The last-minute discovery that a famous TV host and an actor handled a hat worn by a killer sought in Spokane since 1992 has temporarily halted the accused murderer’s trial.
Lawyers will reconvene July 10 to continue the bench trial of Patrick Kevin Gibson, 60, who was arrested in May 2011 in connection with the Nov. 7, 1992, shooting death of Valley furniture store owner Brian Cole, 48.
The monthlong delay is intended to give Gibson’s lawyers time to review new DNA evidence from prosecutors about the hat. The hat was tested for DNA in 2004, but there were too many profiles present to identify a possible suspect. DNA on a piece of a fake beard submitted for testing in late 2010 linked Gibson to the crime.
Prosecutors recently realized “America’s Most Wanted” host John Walsh and 1989 West Valley High School graduate Trevor St. John, who portrayed the killer in the TV show’s 1993 reenactment of the shooting, handled the actual hat.
Sheriff’s Detective Mark Henderson, now retired, gave the hat to the show’s producers. A sample of his DNA also was collected recently to compare to the DNA profile on the hat.
Gibson’s lawyers said the last-minute evidence was unfair, but Spokane County Superior Court Judge Tari Eitzen said Monday that they actually knew Walsh and St. John had handled the hat long before prosecutors did.

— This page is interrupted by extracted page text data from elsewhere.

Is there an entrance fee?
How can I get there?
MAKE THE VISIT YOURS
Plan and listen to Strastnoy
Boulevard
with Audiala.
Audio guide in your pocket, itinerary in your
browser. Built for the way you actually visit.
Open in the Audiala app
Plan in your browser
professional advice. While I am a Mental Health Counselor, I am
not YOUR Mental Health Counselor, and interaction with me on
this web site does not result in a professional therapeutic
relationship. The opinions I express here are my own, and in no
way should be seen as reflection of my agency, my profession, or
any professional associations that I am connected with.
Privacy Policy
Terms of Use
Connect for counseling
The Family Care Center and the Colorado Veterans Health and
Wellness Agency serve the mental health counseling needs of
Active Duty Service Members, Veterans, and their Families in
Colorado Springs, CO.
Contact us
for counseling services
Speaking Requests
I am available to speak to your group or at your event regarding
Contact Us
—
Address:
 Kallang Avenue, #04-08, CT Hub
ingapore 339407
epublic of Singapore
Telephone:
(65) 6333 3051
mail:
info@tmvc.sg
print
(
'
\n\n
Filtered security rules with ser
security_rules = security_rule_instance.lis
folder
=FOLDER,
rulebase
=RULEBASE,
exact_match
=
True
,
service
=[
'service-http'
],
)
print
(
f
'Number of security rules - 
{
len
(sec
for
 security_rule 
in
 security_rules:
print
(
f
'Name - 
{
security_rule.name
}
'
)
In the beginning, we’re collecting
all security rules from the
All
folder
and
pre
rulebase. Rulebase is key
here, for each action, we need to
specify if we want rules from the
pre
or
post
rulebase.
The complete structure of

“This should never have been a surprise,” Eitzen said. “I guess the surprise to me in all this was how easy it was to get John Walsh’s DNA sample so fast. I really never thought that could be done.”

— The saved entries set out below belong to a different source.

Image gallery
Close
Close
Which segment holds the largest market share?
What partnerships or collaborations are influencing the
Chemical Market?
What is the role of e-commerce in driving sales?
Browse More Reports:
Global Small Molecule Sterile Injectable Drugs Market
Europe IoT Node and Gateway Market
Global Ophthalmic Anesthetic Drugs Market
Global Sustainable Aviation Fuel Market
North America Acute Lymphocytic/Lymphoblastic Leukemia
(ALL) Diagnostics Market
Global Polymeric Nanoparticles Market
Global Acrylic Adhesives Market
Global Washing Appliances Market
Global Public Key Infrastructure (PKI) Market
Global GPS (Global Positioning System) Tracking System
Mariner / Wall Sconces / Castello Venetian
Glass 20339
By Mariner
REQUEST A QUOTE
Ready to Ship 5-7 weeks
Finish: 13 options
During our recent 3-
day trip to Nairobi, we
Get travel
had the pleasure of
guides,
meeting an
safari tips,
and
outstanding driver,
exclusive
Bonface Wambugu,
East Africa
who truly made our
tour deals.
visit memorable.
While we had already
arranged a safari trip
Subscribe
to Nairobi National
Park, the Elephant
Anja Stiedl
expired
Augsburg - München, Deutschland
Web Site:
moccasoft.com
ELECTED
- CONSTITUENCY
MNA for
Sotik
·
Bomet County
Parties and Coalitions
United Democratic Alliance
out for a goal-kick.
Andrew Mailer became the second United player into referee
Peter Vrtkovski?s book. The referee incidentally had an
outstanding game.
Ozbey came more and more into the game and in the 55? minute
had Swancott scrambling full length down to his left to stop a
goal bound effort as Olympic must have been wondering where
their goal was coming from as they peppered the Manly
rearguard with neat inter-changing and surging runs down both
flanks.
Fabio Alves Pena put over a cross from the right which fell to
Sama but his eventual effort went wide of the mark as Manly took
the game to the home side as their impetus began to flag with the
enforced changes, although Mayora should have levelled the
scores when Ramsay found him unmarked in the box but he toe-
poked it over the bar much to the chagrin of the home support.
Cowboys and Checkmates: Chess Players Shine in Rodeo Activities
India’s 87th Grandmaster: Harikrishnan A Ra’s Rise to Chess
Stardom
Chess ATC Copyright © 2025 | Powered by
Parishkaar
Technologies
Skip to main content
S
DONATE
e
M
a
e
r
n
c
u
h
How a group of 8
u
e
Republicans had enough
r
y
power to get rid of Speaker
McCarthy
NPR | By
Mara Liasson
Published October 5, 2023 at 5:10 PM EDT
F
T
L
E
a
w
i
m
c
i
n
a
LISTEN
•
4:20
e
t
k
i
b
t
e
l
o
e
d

Eitzen said it’s “real unclear to me what the chain of custody was” for the hat when it ended up on the television show. She’s not sure if Henderson mailed the hat to the show or if he kept an eye on it the entire time it was used.
“Who would think that a detective would take a hat and give it to somebody to do a reenactment? How could this happen?” she asked.
Henderson did not return a phone call seeking comment Monday. Producers for “America’s Most Wanted” also have not responded to questions about the reenactment.
Eitzen is tasked with deciding whether prosecutors have enough evidence to convict Gibson because he made the unusual decision to forgo a jury trial. She said she’ll listen to testimony from defense and prosecution experts about the DNA and allow the defense to recall any past witnesses to counter the new evidence in the midst of trial, which began May 29.
“This isn’t about retesting the hat,” she said. “It’s about for the first time getting the DNA profiles of others who touched it. I did not understand that sequence the first time I ruled on this issue.
“Those profiles are in evidence and I’m going to be really curious what the experts say,” she continued.
Gibson, a level 3 sex offender, is accused of shooting Cole during a botched robbery at Cole’s Furniture Store on East Sprague Avenue in Spokane Valley. Prosecutors believe he also robbed a children’s clothing store in Coeur d’Alene three hours before the killing.
His extensive criminal history includes convictions for rape and robbery in Multnomah County, Ore., in 1979, as well as kidnapping in Nevada in 1978. He was convicted of bank robbery in federal court in California in 1996 and served 12 years in prison.
His stay in federal prison led Gibson to become a member of one of the federal government’s most secretive programs: the federal witness protection program.
Gibson told Spokane County sheriff’s Detective Michael Drapeau after his arrest last year that he shared a prison cell with a man who admitted to killing government witnesses and executing a family that included children. That man and his girlfriend, identified through federal prison records as Dustin Honken and Angela Johnson, were sentenced to death and are in federal prison for the murder of five people, including two girls ages 6 and 10. Johnson’s sentence was overturned by an appellate court in March.
Gibson’s information from his jailhouse stay with Honken apparently helped prosecutors solve the case.